Wednesday, August 01, 2007

Datamining not just for terrorists

By Libby

Whether you believe Gonzales lied to Congress or not, one thing is clear. Bush lied about the NSA secret surveillance program. The administration now admits it was much bigger than they initially admitted and included a much broader range of surveillance.
The Bush administration's chief intelligence official said yesterday that President Bush authorized a series of secret surveillance activities under a single executive order in late 2001. The disclosure makes clear that a controversial National Security Agency program was part of a much broader operation than the president previously described.

The disclosure by Mike McConnell, the director of national intelligence, appears to be the first time that the administration has publicly acknowledged that Bush's order included undisclosed activities beyond the warrantless surveillance of e-mails and phone calls that Bush confirmed in December 2005.

They would like to think they were just compiling data on "terrorists" but Prof. Juravich would beg to differ. The link may be subscription only, so here's the major exerpts.
Last week, Juravich, director of the Labor Relations Research Center at the University of Massachusetts, was denied access to Canada at the country's border when a customs agent realized Juravich had been arrested in 1981.

The ban stunned Juravich, who has visited Canada over 50 times in the past two years to work and spend time with his partner, Teresa Healy of Ottawa. He has a Canadian musician's work permit and was in the country just two weeks ago.

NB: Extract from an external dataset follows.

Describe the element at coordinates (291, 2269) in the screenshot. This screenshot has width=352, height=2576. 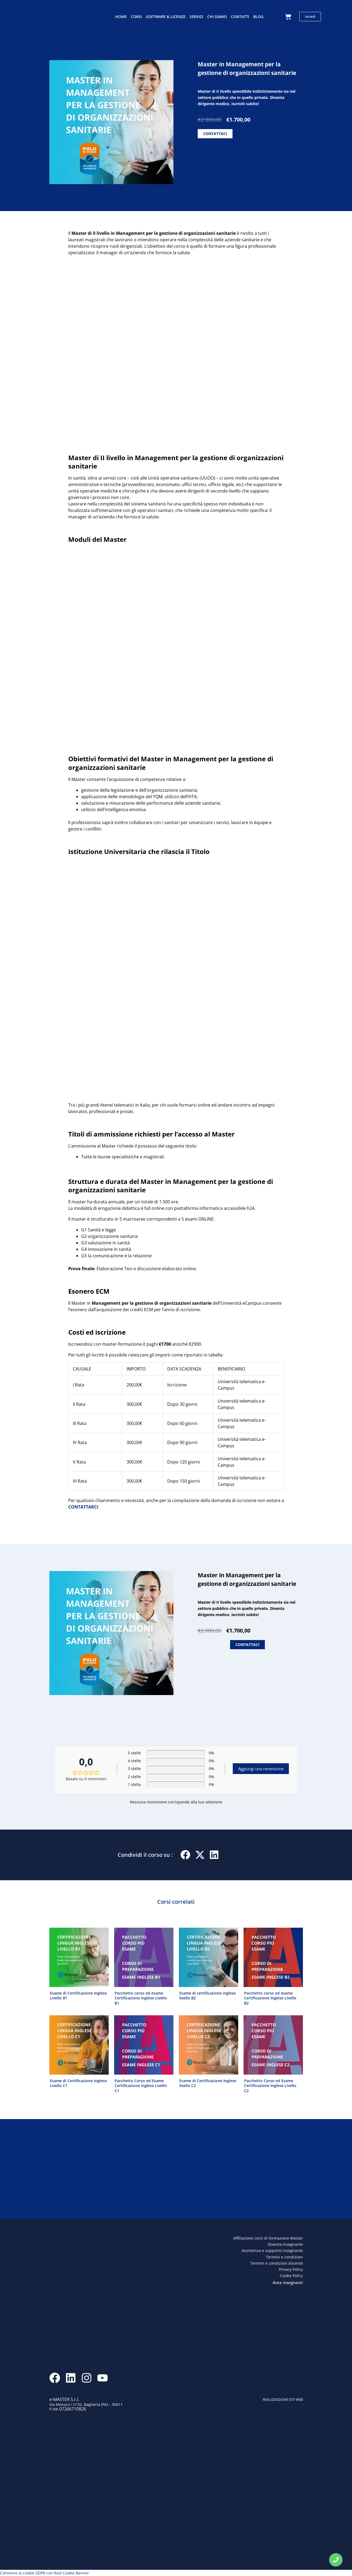
I see `Privacy Policy` at that location.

"I was mystified when the border agent asked me about an arrest from 1981," said Juravich.

Juravich said he was arrested during the Sterling Radiator strike of 1981 in Westfield. He described the protest as a non-violent gathering of 200 people. Most of the people at the strike were arrested that day, Juravich said, and on the following day the charges were dropped.

"I don't have a police record, but now I have to prove it," Juravich said. "Whatever happened to 'innocent until proven guilty?"

"What kind of a message does this send to activists of all ages that ... the kind of dissent essential to the democratic process will be punished harshly a quarter century (later)?" Juravich asked.

Juravich was on his way to Canada July 25 to see Healy and pick up a professor's work permit when he was barred from entering the country. Juravich will be on sabbatical this year and lined up a job as a visiting professor at Carleton University in Ottawa, teaching a course in labor culture and another in sociology.

"The basic principle here is with this kind of exchange of information in the 9/11 context - we need to realize that this information doesn't just sit around," Juravich said. "It gets used and in my case it was used in an entirely inappropriate fashion."

Which makes this news all the more disturbing. Under the heading, WTF?
WASHINGTON, July 31 — Under pressure from President Bush, Democratic leaders in Congress are scrambling to pass legislation this week to expand the government’s electronic wiretapping powers.

Democratic leaders have expressed a new willingness to work with the White House to amend the Foreign Intelligence Surveillance Act to make it easier for the National Security Agency to eavesdrop on some purely foreign telephone calls and e-mail. Such a step now requires court approval.

The White House has told Democratic lawmakers that it will accept a narrow bill now but will come back later for broader changes, including legal immunity for telecommunications companies involved in the wiretapping program.

Did I say WTF? What I meant was WTF? When are the Democrats going to start acting like the majority party and stand up to the second most unpopular president in the history of our nation? We restored them to power to stop this trampling of our civil rights, not to cover it up and retroactively legalize it.